Discrete Distributions
In mathematics, many different statistical distributions model varying situations. These distributions fall into two categories, discrete and continuous. Discrete distributions involve situations where the output are distinct and separate from other outcomes. Continuous distributions are situations like height, where a person’s height can be calculated to many decimal places and found to be different from almost every other person.
The most basic type of discrete distribution is the Bernoulli distribution. Named after Jacob Bernoulli, a member of the Bernoulli family of mathematicians, the Bernoulli distributions model situations with two possible outcomes. It is modeled by the probability mass function (pmf), f(x) = p^x*(1-p)^(1-x), where x can only be 0 and 1 and p is the probability of success. The expected value is p.

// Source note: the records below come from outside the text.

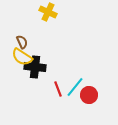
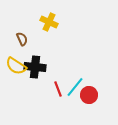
yellow cross: moved 1 px right, 10 px down
brown semicircle: moved 3 px up
yellow semicircle: moved 6 px left, 9 px down
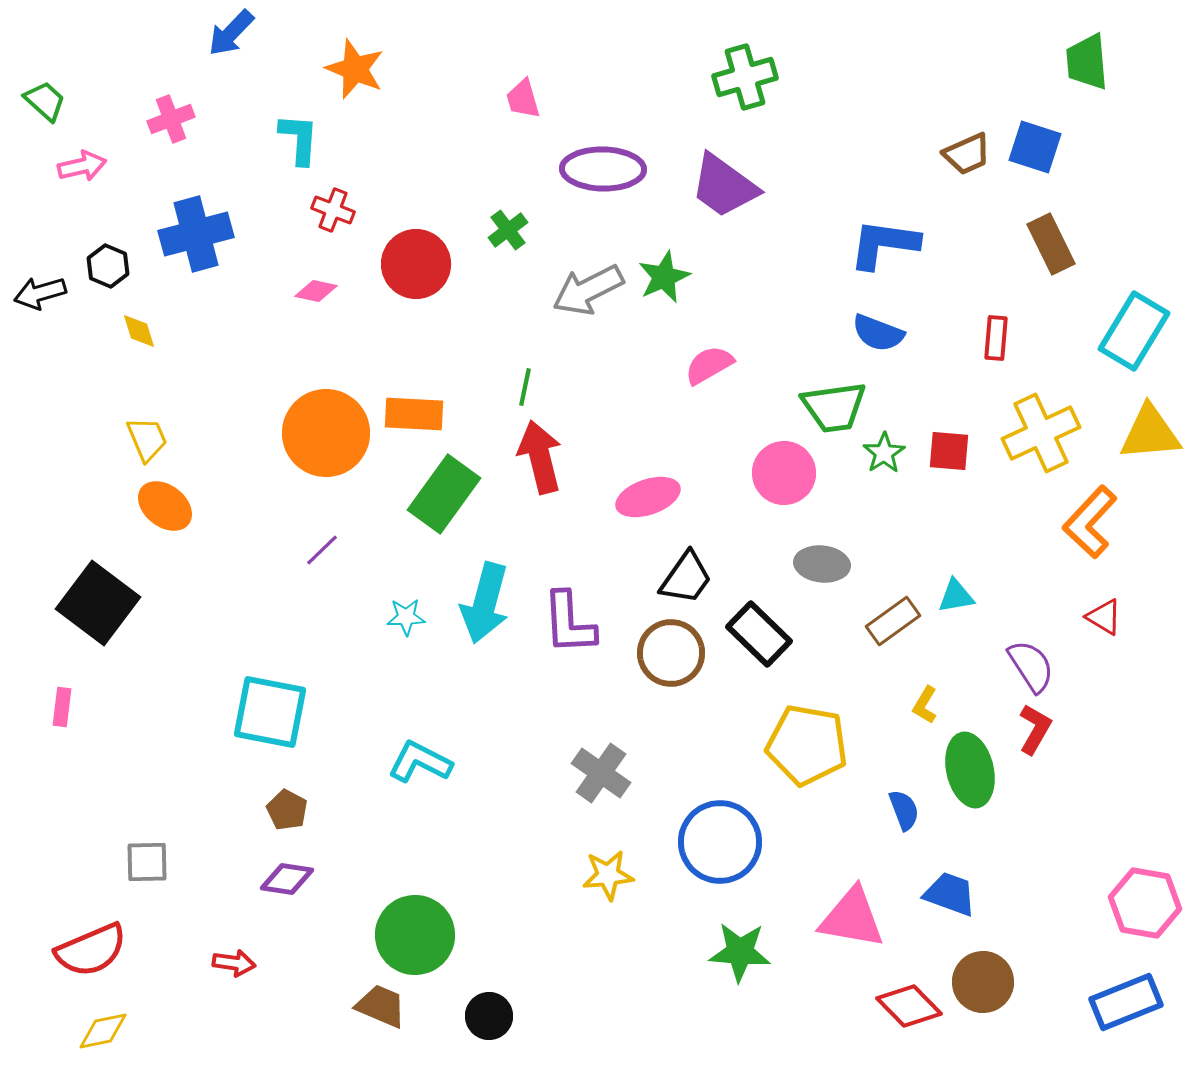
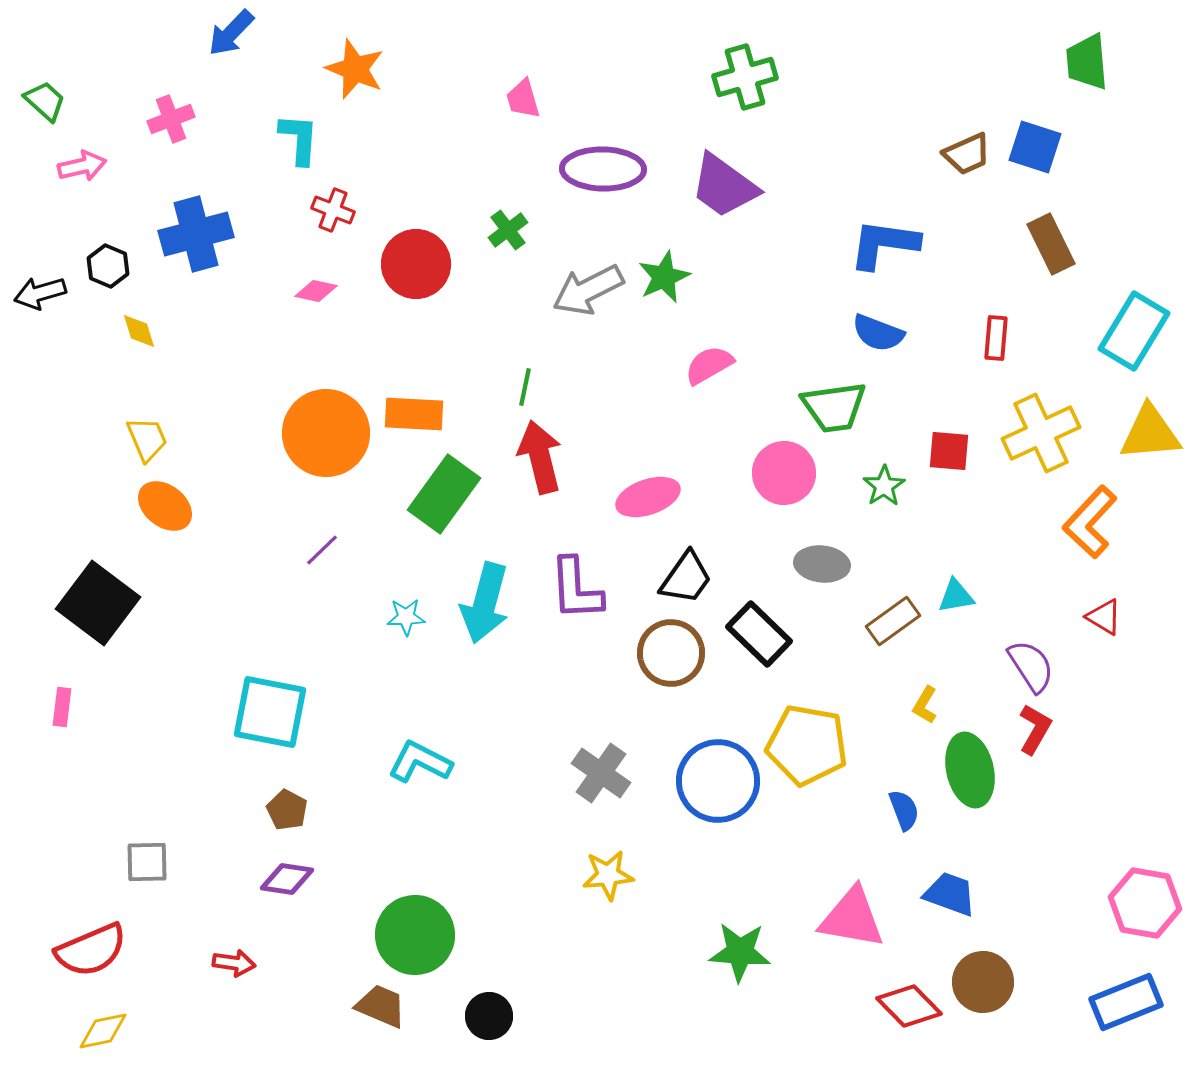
green star at (884, 453): moved 33 px down
purple L-shape at (569, 623): moved 7 px right, 34 px up
blue circle at (720, 842): moved 2 px left, 61 px up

Based on the Bernoulli distribution, the binomial distributions model situations with repeated Bernoulli trials. The pmf is the same as the Bernoulli distribution multiplied by n choose x, meaning you do not care what order your successes happen in. The expected value is n*p, where n is the number of Bernoulli trials.
Another very basic distribution is the uniform distribution where all outcomes have the same probability. The pmf is 1/m where m is the number of possible outcomes. The expected value is (m+1)/2. An example of the uniform distribution is a single dice roll.

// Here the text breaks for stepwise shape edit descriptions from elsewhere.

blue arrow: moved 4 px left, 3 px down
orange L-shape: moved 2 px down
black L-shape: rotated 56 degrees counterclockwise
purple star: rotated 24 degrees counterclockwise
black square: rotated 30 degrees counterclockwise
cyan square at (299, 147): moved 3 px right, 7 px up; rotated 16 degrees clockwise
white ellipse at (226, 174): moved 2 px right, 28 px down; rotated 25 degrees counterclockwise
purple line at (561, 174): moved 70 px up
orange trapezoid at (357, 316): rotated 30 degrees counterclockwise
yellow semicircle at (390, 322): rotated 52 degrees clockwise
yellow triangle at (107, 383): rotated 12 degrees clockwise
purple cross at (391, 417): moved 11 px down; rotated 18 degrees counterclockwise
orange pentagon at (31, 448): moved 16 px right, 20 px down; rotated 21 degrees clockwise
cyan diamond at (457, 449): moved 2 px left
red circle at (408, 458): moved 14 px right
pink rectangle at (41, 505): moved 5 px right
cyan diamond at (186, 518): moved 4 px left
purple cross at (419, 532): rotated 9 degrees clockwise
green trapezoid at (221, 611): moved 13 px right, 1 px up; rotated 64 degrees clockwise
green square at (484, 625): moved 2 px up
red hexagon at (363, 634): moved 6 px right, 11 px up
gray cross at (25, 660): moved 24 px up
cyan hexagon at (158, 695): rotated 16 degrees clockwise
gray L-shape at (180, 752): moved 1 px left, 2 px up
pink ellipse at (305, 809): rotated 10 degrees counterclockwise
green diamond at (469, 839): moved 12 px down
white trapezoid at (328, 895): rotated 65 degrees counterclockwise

The geometric distribution is a discrete distribution that models situations where you continue to perform a trial until you succeed. For example, winning streaks in sports or flipping a coin until you it lands on tails. The pmf is f(x) = (1-p)^(x-1)*p, and the expected value is 1/p.
The negative binomial distribution is just a more general form of the geometric distribution. The geometric distribution models the number of failures before a single success. The negative binomial distribution models the number of failures before any number of successes. The pmf is
f(x) = (x-1)C(r-1)*p^r*(1-p)^(x-r). Where r is the number of successes you are looking for.
The hypergeometric distribution sounds like it has to do with the geometric distribution, but they have very little in common. The hypergeometric distribution models the probability of drawing an item without replacement a given number of times. The pmf is given by the picture underneath.
The final discrete distribution is the Poisson distribution. This distribution models the probability of a given number of successes in an interval of time or space. For example it would tell you the probability of a team scoring 2 goals in the first 20 minutes of a soccer match. Or it would tell you the probability of encountering a planet if you fly one lightyear in a spaceship. The pmf is modeled by f(x) = (λ^x*e^(-λ))/x!. Interestingly the expected value and the variance are both λ.
These are many of the discrete distributions statisticians use to model situations that they might come accross.